Problem: Look below for the line with "07-Jul-2026"; begin the copy there and stop after the line with "legendary play-by-play voices", keeping the text exact and the pictures out.

[Collected data]
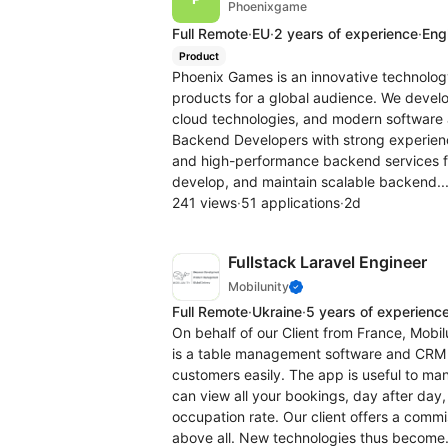
Phoenixgame
Full Remote
·
EU
·
2 years of experience
·
Engl
Product
Phoenix Games is an innovative technolo
products for a global audience. We devel
cloud technologies, and modern software a
Backend Developers with strong experience
and high-performance backend services fo
develop, and maintain scalable backend..
241 views
·
51 applications
·
2d
Fullstack Laravel Engineer
Mobilunity
Full Remote
·
Ukraine
·
5 years of experienc
On behalf of our Client from France, Mobilu
is a table management software and CRM t
customers easily. The app is useful to m
can view all your bookings, day after day
occupation rate. Our client offers a comm
above all. New technologies thus become.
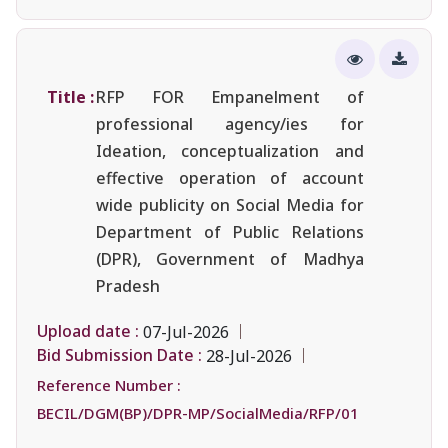
Title :
RFP FOR Empanelment of
professional agency/ies for
Ideation, conceptualization and
effective operation of account
wide publicity on Social Media for
Department of Public Relations
(DPR), Government of Madhya
Pradesh
Upload date :
07-Jul-2026
Bid Submission Date :
28-Jul-2026
Reference Number :
BECIL/DGM(BP)/DPR-MP/SocialMedia/RFP/01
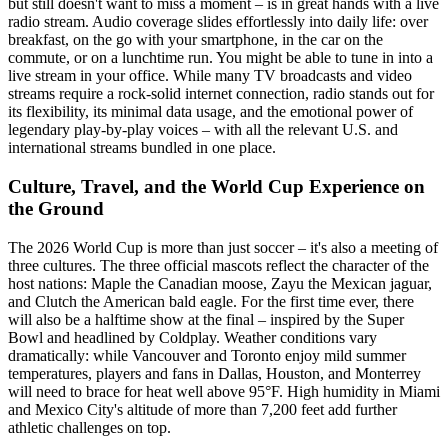
but still doesn't want to miss a moment – is in great hands with a live
radio stream. Audio coverage slides effortlessly into daily life: over
breakfast, on the go with your smartphone, in the car on the
commute, or on a lunchtime run. You might be able to tune in into a
live stream in your office. While many TV broadcasts and video
streams require a rock-solid internet connection, radio stands out for
its flexibility, its minimal data usage, and the emotional power of
legendary play-by-play voices – with all the relevant U.S. and
international streams bundled in one place.
Culture, Travel, and the World Cup Experience on
the Ground
The 2026 World Cup is more than just soccer – it's also a meeting of
three cultures. The three official mascots reflect the character of the
host nations: Maple the Canadian moose, Zayu the Mexican jaguar,
and Clutch the American bald eagle. For the first time ever, there
will also be a halftime show at the final – inspired by the Super
Bowl and headlined by Coldplay. Weather conditions vary
dramatically: while Vancouver and Toronto enjoy mild summer
temperatures, players and fans in Dallas, Houston, and Monterrey
will need to brace for heat well above 95°F. High humidity in Miami
and Mexico City's altitude of more than 7,200 feet add further
athletic challenges on top.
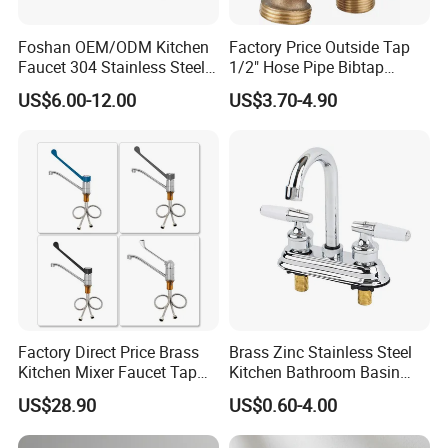
Foshan OEM/ODM Kitchen
Factory Price Outside Tap
Faucet 304 Stainless Steel /
1/2" Hose Pipe Bibtap
Brass / Zinc Alloy Single
Outdoor Garden Brass Bib
US$6.00-12.00
US$3.70-4.90
Handle Sink Mixer Faucet
Taps RV Faucet
Tap Custom Colors &
Materials
Factory Direct Price Brass
Brass Zinc Stainless Steel
Kitchen Mixer Faucet Tap
Kitchen Bathroom Basin
for Effortless Water Control
Bath Tub Shower Sink
US$28.90
US$0.60-4.00
Outdoor Hot and Cold
Single Double Handle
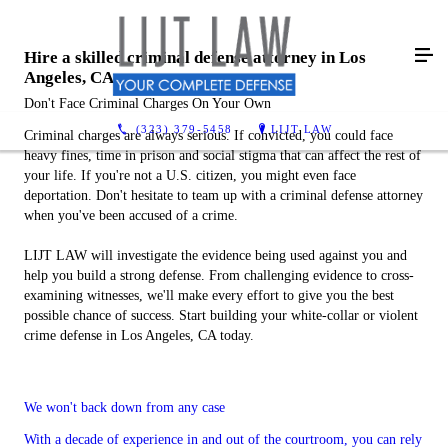
Hire a skilled criminal defense attorney in Los
Angeles, CA
Don't Face Criminal Charges On Your Own
(323) 379-5458
LIJT LAW
Criminal charges are always serious. If convicted, you could face
heavy fines, time in prison and social stigma that can affect the rest of
your life. If you're not a U.S. citizen, you might even face
deportation. Don't hesitate to team up with a criminal defense attorney
when you've been accused of a crime.
LIJT LAW will investigate the evidence being used against you and
help you build a strong defense. From challenging evidence to cross-
examining witnesses, we'll make every effort to give you the best
possible chance of success. Start building your white-collar or violent
crime defense in Los Angeles, CA today.
We won't back down from any case
With a decade of experience in and out of the courtroom, you can rely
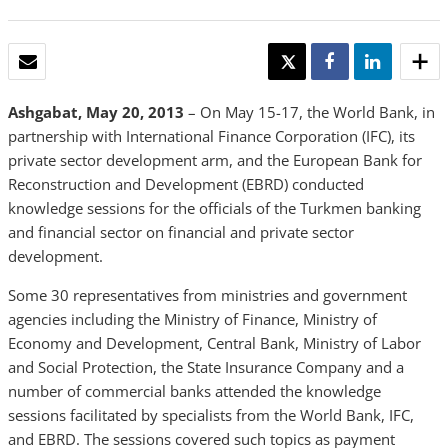
EMAIL
TWEET
SHARE
SHARE
Ashgabat, May 20, 2013
– On May 15-17, the World Bank, in
partnership with International Finance Corporation (IFC), its
private sector development arm, and the European Bank for
Reconstruction and Development (EBRD) conducted
knowledge sessions for the officials of the Turkmen banking
and financial sector on financial and private sector
development.
Some 30 representatives from ministries and government
agencies including the Ministry of Finance, Ministry of
Economy and Development, Central Bank, Ministry of Labor
and Social Protection, the State Insurance Company and a
number of commercial banks attended the knowledge
sessions facilitated by specialists from the World Bank, IFC,
and EBRD. The sessions covered such topics as payment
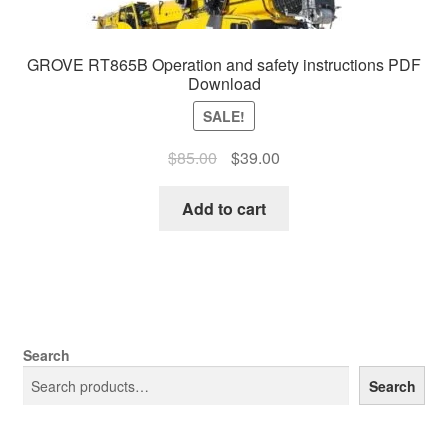
GROVE RT865B Operation and safety instructions PDF
Download
SALE!
Original
Current
$
85.00
$
39.00
price
price
was:
is:
Add to cart
$85.00.
$39.00.
Search
Search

Solved exercise:
07-Jul-2026
Bid Submission Date :
28-Jul-2026
Reference Number :
BECIL/DGM(BP)/DPR-MP/SocialMedia/RFP/01
but still doesn't want to miss a moment – is in great hands with a live
radio stream. Audio coverage slides effortlessly into daily life: over
breakfast, on the go with your smartphone, in the car on the
commute, or on a lunchtime run. You might be able to tune in into a
live stream in your office. While many TV broadcasts and video
streams require a rock-solid internet connection, radio stands out for
its flexibility, its minimal data usage, and the emotional power of
legendary play-by-play voices – with all the relevant U.S. and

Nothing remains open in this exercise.